## The task
Reproduce word for word, from the entries below, the line with "Robust Communication", the line with "Ubiquitous Edge Computers and Servers", and every line between them, and nothing more.

## Supplied information
● ● ● ●
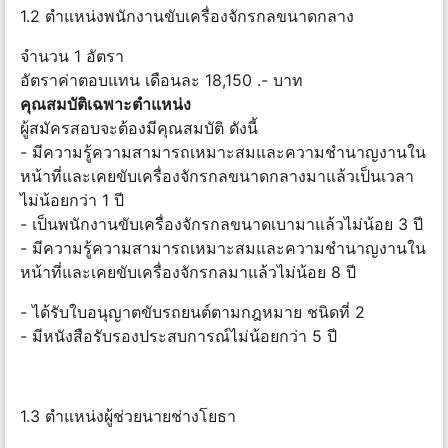
1.2 ตำแหน่งพนักงานขับเครื่องจักรกลขนาดกลาง
จำนวน 1 อัตรา
อัตราค่าตอบแทน เดือนละ 18,150 .- บาท
คุณสมบัติเฉพาะตำแหน่ง
ผู้สมัครสอบจะต้องมีคุณสมบัติ ดังนี้
- มีความรู้ความสามารถเหมาะสมและความชำนาญงานใน
หน้าที่และเคยขับเครื่องจักรกลขนาดกลางมาแล้วเป็นเวลา
ไม่น้อยกว่า 1 ปี
- เป็นพนักงานขับเครื่องจักรกลขนาดเบามาแล้วไม่น้อย 3 ปี
- มีความรู้ความสามารถเหมาะสมและความชำนาญงานใน
หน้าที่และเคยขับเครื่องจักรกลมาแล้วไม่น้อย 8 ปี
- ได้รับใบอนุญาตขับรถยนต์ตามกฎหมาย ชนิดที่ 2
- มีหนังสือรับรองประสบการณ์ไม่น้อยกว่า 5 ปี
1.3 ตำแหน่งผู้ช่วยนายช่างโยธา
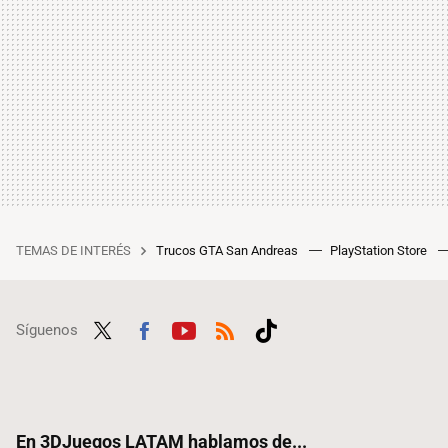
TEMAS DE INTERÉS
Trucos GTA San Andreas
PlayStation Store
Síguenos
Twit
Fac
Yout
RSS
Tikt
ter
ebo
ube
ok
ok
En 3DJuegos LATAM hablamos de...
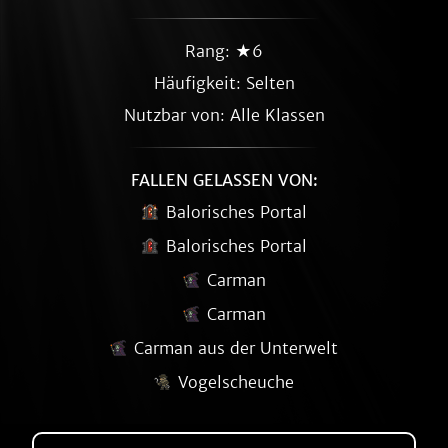
Rang: ★6
Häufigkeit:
Selten
Nutzbar von: Alle Klassen
FALLEN GELASSEN VON:
Balorisches Portal
Balorisches Portal
Carman
Carman
Carman aus der Unterwelt
Vogelscheuche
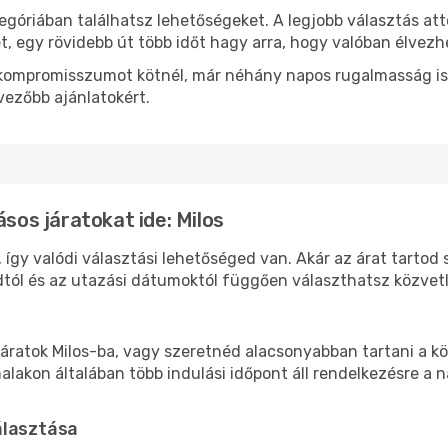
egóriában találhatsz lehetőségeket. A legjobb választás at
t, egy rövidebb út több időt hagy arra, hogy valóban élvezhe
ok kompromisszumot kötnél, már néhány napos rugalmasság is
vezőbb ajánlatokért.
ásos járatokat ide: Milos
, így valódi választási lehetőséged van. Akár az árat tartod
tól és az utazási dátumoktól függően választhatsz közvetle
áratok Milos-ba, vagy szeretnéd alacsonyabban tartani a kö
akon általában több indulási időpont áll rendelkezésre a na
álasztása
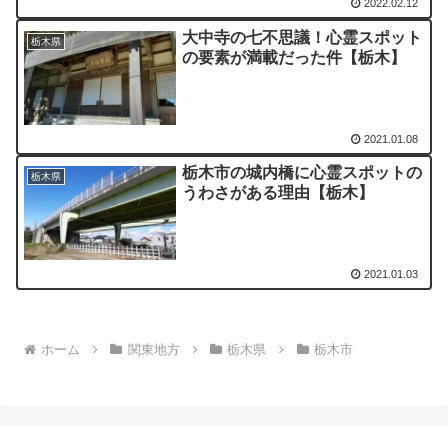
2022.02.12
大中寺の七不思議！心霊スポット
栃木県
の要素が満載だった件【栃木】
2021.01.08
栃木市の城内橋に心霊スポットの
栃木県
うわさがある理由【栃木】
2021.01.03
ホーム
関東地方
栃木県
栃木市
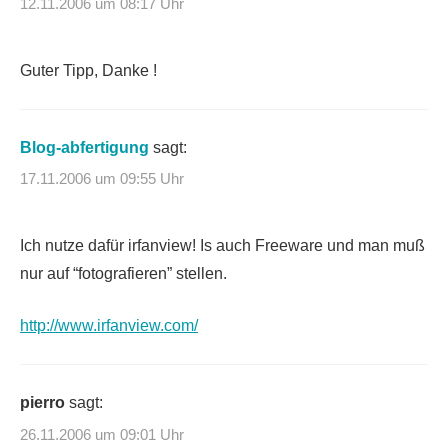
12.11.2006 um 08:17 Uhr
Guter Tipp, Danke !
Blog-abfertigung
sagt:
17.11.2006 um 09:55 Uhr
Ich nutze dafür irfanview! Is auch Freeware und man muß
nur auf “fotografieren” stellen.
http://www.irfanview.com/
pierro
sagt:
26.11.2006 um 09:01 Uhr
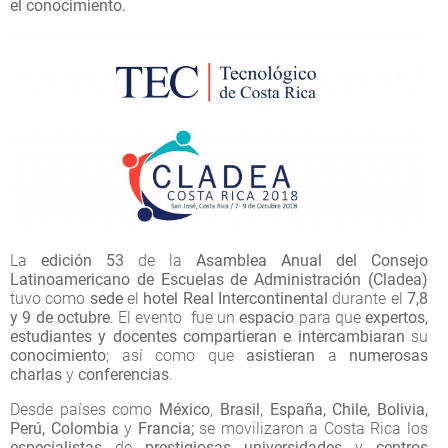
el conocimiento.
La
edición 53
de la
Asamblea Anual del Consejo
Latinoamericano de Escuelas de Administración (Cladea)
tuvo como
sede
el
hotel Real Intercontinental
durante el
7,8
y 9 de octubre
. El evento fue un
espacio
para que
expertos,
estudiantes y docentes
compartieran e intercambiaran
su
conocimiento
; así como que
asistieran
a
numerosas
charlas
y
conferencias
.
Desde países como
México
,
Brasil
,
España, Chile, Bolivia,
Perú,
Colombia
y
Francia;
se movilizaron a Costa Rica los
especialistas
de
prestigiosas
universidades
y
centros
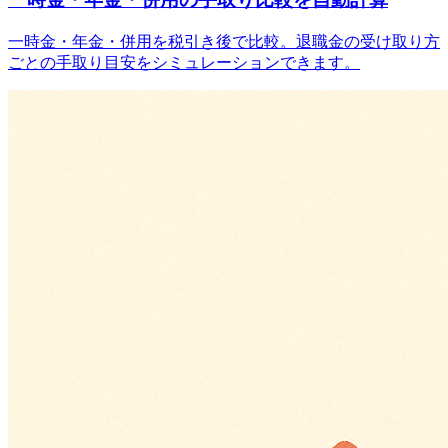
一時金・年金・併用を税引き後で比較。退職金の受け取り方
ごとの手取り目安をシミュレーションできます。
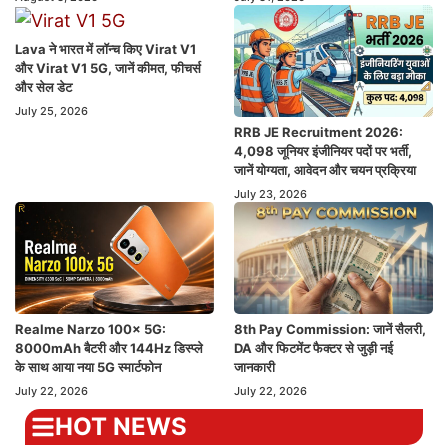
Lava ने भारत में लॉन्च किए Virat V1
और Virat V1 5G, जानें कीमत, फीचर्स
और सेल डेट
July 25, 2026
RRB JE Recruitment 2026:
4,098 जूनियर इंजीनियर पदों पर भर्ती,
जानें योग्यता, आवेदन और चयन प्रक्रिया
July 23, 2026
Realme Narzo 100x 5G:
8th Pay Commission: जानें सैलरी,
8000mAh बैटरी और 144Hz डिस्प्ले
DA और फिटमेंट फैक्टर से जुड़ी नई
के साथ आया नया 5G स्मार्टफोन
जानकारी
July 22, 2026
July 22, 2026
HOT NEWS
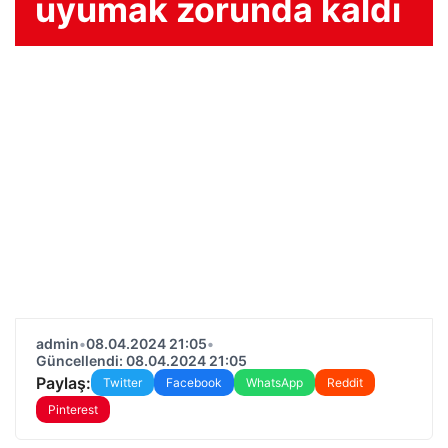
uyumak zorunda kaldı
admin
•
08.04.2024 21:05
•
Güncellendi: 08.04.2024 21:05
Paylaş:
Twitter
Facebook
WhatsApp
Reddit
Pinterest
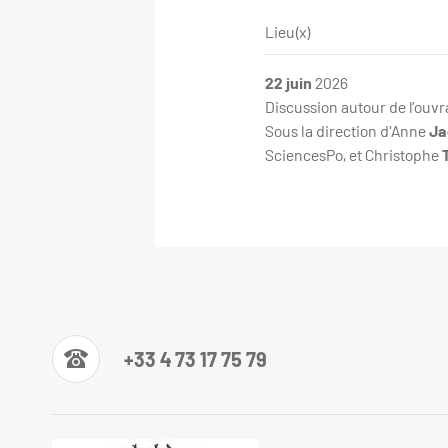
Lieu(x)
22 juin
2026
Discussion autour de l’ouvr
Sous la direction d'Anne
Ja
SciencesPo, et Christophe
+33 4 73 17 75 79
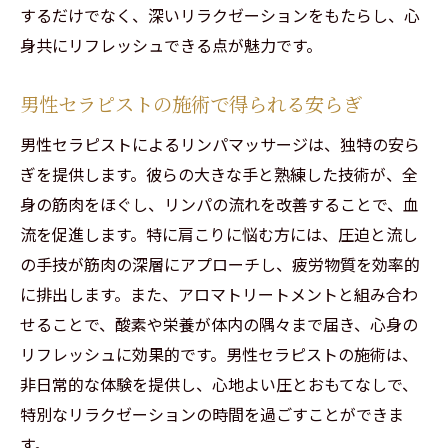
するだけでなく、深いリラクゼーションをもたらし、心
身共にリフレッシュできる点が魅力です。
男性セラピストの施術で得られる安らぎ
男性セラピストによるリンパマッサージは、独特の安ら
ぎを提供します。彼らの大きな手と熟練した技術が、全
身の筋肉をほぐし、リンパの流れを改善することで、血
流を促進します。特に肩こりに悩む方には、圧迫と流し
の手技が筋肉の深層にアプローチし、疲労物質を効率的
に排出します。また、アロマトリートメントと組み合わ
せることで、酸素や栄養が体内の隅々まで届き、心身の
リフレッシュに効果的です。男性セラピストの施術は、
非日常的な体験を提供し、心地よい圧とおもてなしで、
特別なリラクゼーションの時間を過ごすことができま
す。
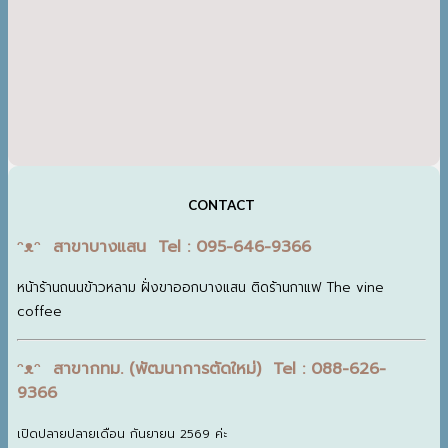
CONTACT
ᵔᴥᵔ สาขาบางแสน Tel : 095-646-9366
หน้าร้านถนนข้าวหลาม ฝั่งขาออกบางแสน ติดร้านกาแฟ The vine
coffee
ᵔᴥᵔ สาขากทม. (พัฒนาการตัดใหม่) Tel : 088-626-
9366
เปิดปลายปลายเดือน กันยายน 2569 ค่ะ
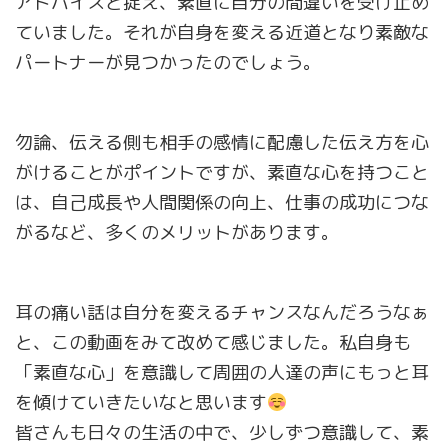
アドバイスと捉え、素直に自分の間違いを受け止め
ていました。それが自身を変える近道となり素敵な
パートナーが見つかったのでしょう。
勿論、伝える側も相手の感情に配慮した伝え方を心
がけることがポイントですが、素直な心を持つこと
は、自己成長や人間関係の向上、仕事の成功につな
がるなど、多くのメリットがあります。
耳の痛い話は自分を変えるチャンスなんだろうなぁ
と、この動画をみて改めて感じました。私自身も
「素直な心」を意識して周囲の人達の声にもっと耳
を傾けていきたいなと思います
皆さんも日々の生活の中で、少しずつ意識して、素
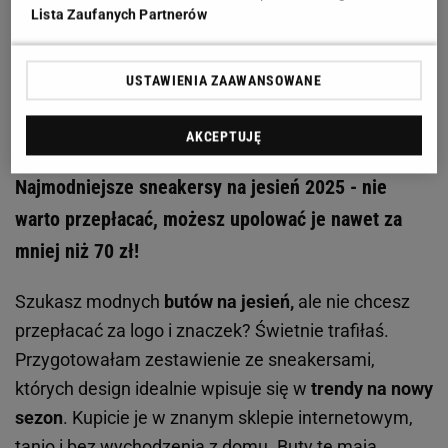
Lista Zaufanych Partnerów
USTAWIENIA ZAAWANSOWANE
AKCEPTUJĘ
Najmodniejsze sneakersy na jesień 2025 - nie
warto przepłacać, możesz upolować je nawet za
mniej niż 70 zł!
Szukasz modnych
butów na jesień,
ale nie chcesz
przepłacać za logo i znaczek? Świetnie trafiłaś.
Przygotowałam zestawienie ze sneakersami,
których design idealnie wpisuje się w
trendy na nowy
sezon
. Kupicie je w znanym sklepie internetowym,
tanio i bez wychodzenia z domu. Buty te mają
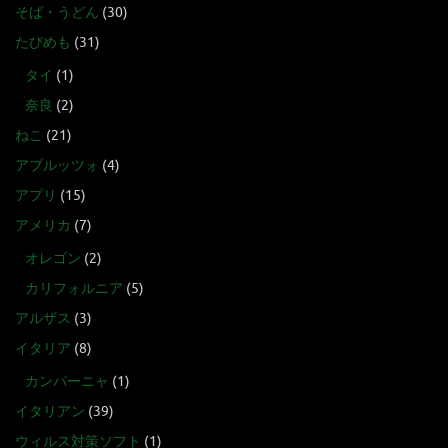
そば・うどん
(30)
たびめも
(31)
タイ
(1)
奈良
(2)
ねこ
(21)
アブルッツォ
(4)
アプリ
(15)
アメリカ
(7)
オレゴン
(2)
カリフォルニア
(5)
アルザス
(3)
イタリア
(8)
カンパーニャ
(1)
イタリアン
(39)
ウィルス対策ソフト
(1)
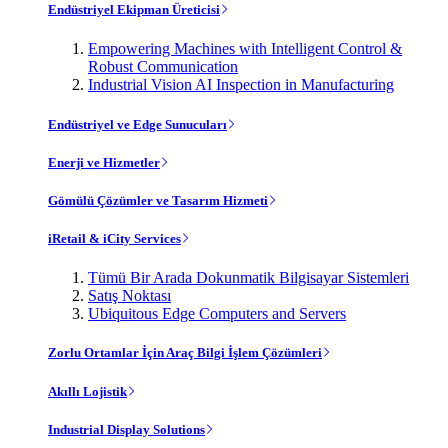
Endüstriyel Ekipman Üreticisi
Empowering Machines with Intelligent Control &
Robust Communication
Industrial Vision AI Inspection in Manufacturing
Endüstriyel ve Edge Sunucuları
Enerji ve Hizmetler
Gömülü Çözümler ve Tasarım Hizmeti
iRetail & iCity Services
Tümü Bir Arada Dokunmatik Bilgisayar Sistemleri
Satış Noktası
Ubiquitous Edge Computers and Servers
Zorlu Ortamlar İçin Araç Bilgi İşlem Çözümleri
Akıllı Lojistik
Industrial Display Solutions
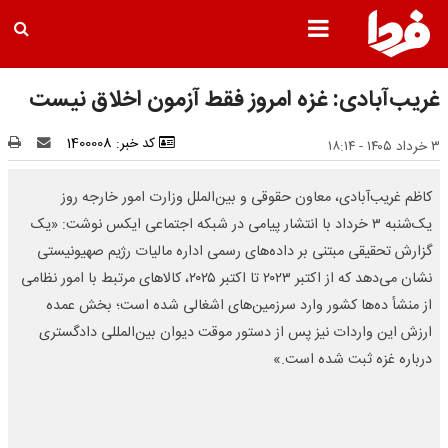
غریب‌آبادی: غزه امروز فقط آزمون اخلاق نیست
کد خبر: 1400008
۳ خرداد ۱۴۰۵ - ۱۸:۱۴
کاظم غریب‌آبادی، معاون حقوقی و بین‌الملل وزارت امور خارجه روز
یک‌شنبه ۳ خرداد با انتشار پیامی در شبکه اجتماعی ایکس نوشت: «یک
گزارش تحقیقی مبتنی بر داده‌های رسمی اداره مالیات رژیم صهیونیستی
نشان می‌دهد که از اکتبر ۲۰۲۳ تا اکتبر ۲۰۲۵، کالاهای مرتبط با امور نظامی
از منشأ ده‌ها کشور وارد سرزمین‌های اشغالی شده است؛ بخش عمده
ارزش این واردات نیز پس از دستور موقت دیوان بین‌المللی دادگستری
درباره غزه ثبت شده است.»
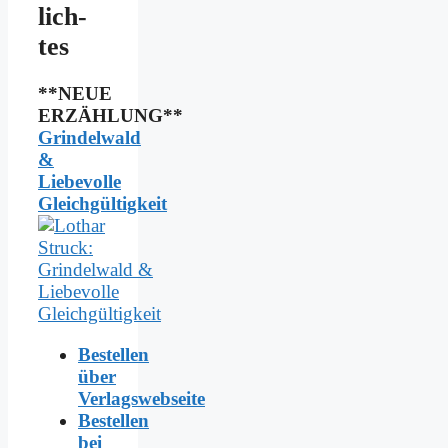
lich­
tes
**NEUE
ERZÄHLUNG**
Grindelwald
&
Liebevolle
Gleichgültigkeit
Bestellen
über
Verlagswebseite
Bestellen
bei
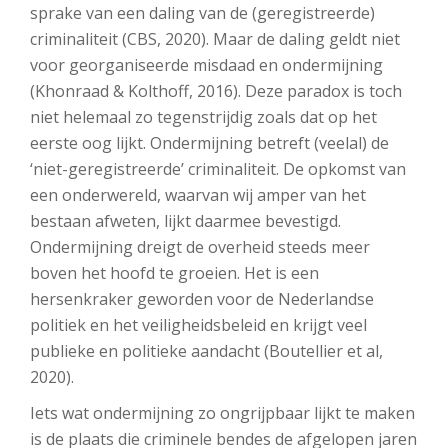
sprake van een daling van de (geregistreerde)
criminaliteit (CBS, 2020). Maar de daling geldt niet
voor georganiseerde misdaad en ondermijning
(Khonraad & Kolthoff, 2016). Deze paradox is toch
niet helemaal zo tegenstrijdig zoals dat op het
eerste oog lijkt. Ondermijning betreft (veelal) de
‘niet-geregistreerde’ criminaliteit. De opkomst van
een onderwereld, waarvan wij amper van het
bestaan afweten, lijkt daarmee bevestigd.
Ondermijning dreigt de overheid steeds meer
boven het hoofd te groeien. Het is een
hersenkraker geworden voor de Nederlandse
politiek en het veiligheidsbeleid en krijgt veel
publieke en politieke aandacht (Boutellier et al,
2020).
Iets wat ondermijning zo ongrijpbaar lijkt te maken
is de plaats die criminele bendes de afgelopen jaren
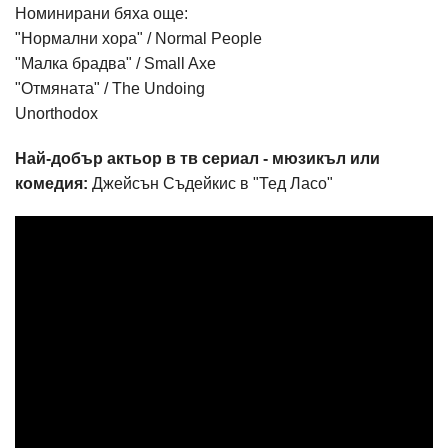
Номинирани бяха още:
"Нормални хора" / Normal People
"Малка брадва" / Small Axe
"Отмяната" / The Undoing
Unorthodox
Най-добър актьор в тв сериал - мюзикъл или
комедия:
Джейсън Съдейкис в "Тед Ласо"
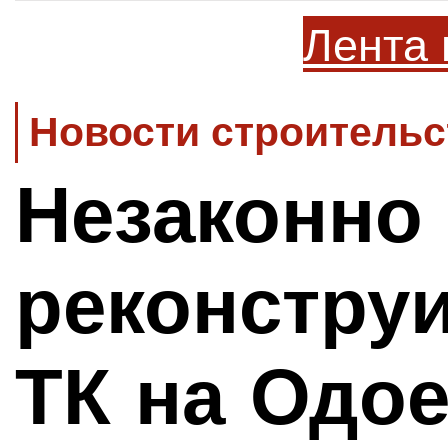
Лента 
Новости строительс
Незаконно
реконстру
ТК на Одое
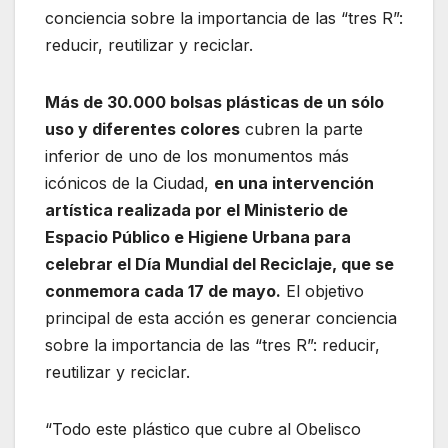
conciencia sobre la importancia de las “tres R”:
reducir, reutilizar y reciclar.
Más de 30.000 bolsas plásticas de un sólo
uso y diferentes colores
cubren la parte
inferior de uno de los monumentos más
icónicos de la Ciudad,
en una intervención
artística realizada por el Ministerio de
Espacio Público e Higiene Urbana para
celebrar el Día Mundial del Reciclaje, que se
conmemora cada 17 de mayo.
El objetivo
principal de esta acción es generar conciencia
sobre la importancia de las “tres R”: reducir,
reutilizar y reciclar.
“Todo este plástico que cubre al Obelisco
● ● ● ●
## Answer to the problem
Robust Communication
Industrial Vision AI Inspection in Manufacturing
Endüstriyel ve Edge Sunucuları
Enerji ve Hizmetler
Gömülü Çözümler ve Tasarım Hizmeti
iRetail & iCity Services
Tümü Bir Arada Dokunmatik Bilgisayar Sistemleri
Satış Noktası
Ubiquitous Edge Computers and Servers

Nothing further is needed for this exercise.